There is material below. Print exactly the lines starting at the line with "Mask all regions of left kidney." and ending at the line with "Return results in", ends included, and no others.

• • • • •

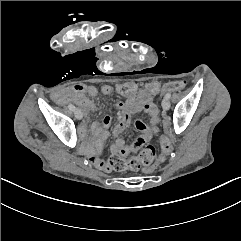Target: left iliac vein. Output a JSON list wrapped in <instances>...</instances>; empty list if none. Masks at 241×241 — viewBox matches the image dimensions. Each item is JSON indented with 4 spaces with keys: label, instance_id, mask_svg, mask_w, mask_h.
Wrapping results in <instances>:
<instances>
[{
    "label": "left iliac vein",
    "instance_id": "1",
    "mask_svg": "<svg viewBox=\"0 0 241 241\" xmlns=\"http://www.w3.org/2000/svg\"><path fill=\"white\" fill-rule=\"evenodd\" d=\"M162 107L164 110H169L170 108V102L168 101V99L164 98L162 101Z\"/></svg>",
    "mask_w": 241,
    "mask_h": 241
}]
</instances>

• • • • •

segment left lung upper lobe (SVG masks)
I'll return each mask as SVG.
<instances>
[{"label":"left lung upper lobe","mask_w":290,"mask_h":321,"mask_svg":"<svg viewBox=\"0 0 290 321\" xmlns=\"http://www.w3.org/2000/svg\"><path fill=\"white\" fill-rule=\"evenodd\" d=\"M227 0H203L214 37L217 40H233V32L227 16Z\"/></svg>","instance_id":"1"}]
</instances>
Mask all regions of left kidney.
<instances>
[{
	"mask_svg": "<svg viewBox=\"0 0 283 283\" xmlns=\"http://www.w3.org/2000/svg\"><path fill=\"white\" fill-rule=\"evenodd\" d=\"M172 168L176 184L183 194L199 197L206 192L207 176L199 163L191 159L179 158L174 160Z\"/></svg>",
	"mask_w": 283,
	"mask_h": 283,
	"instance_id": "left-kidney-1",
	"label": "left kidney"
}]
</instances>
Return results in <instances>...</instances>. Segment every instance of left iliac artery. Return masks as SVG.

• • • • •

- Exercise result:
Mask all regions of left kidney.
<instances>
[{
	"mask_svg": "<svg viewBox=\"0 0 283 283\" xmlns=\"http://www.w3.org/2000/svg\"><path fill=\"white\" fill-rule=\"evenodd\" d=\"M172 168L176 184L183 194L199 197L206 192L207 176L199 163L191 159L179 158L174 160Z\"/></svg>",
	"mask_w": 283,
	"mask_h": 283,
	"instance_id": "left-kidney-1",
	"label": "left kidney"
}]
</instances>
Return results in <instances>...</instances>. Segment every instance of left iliac artery. Return masks as SVG.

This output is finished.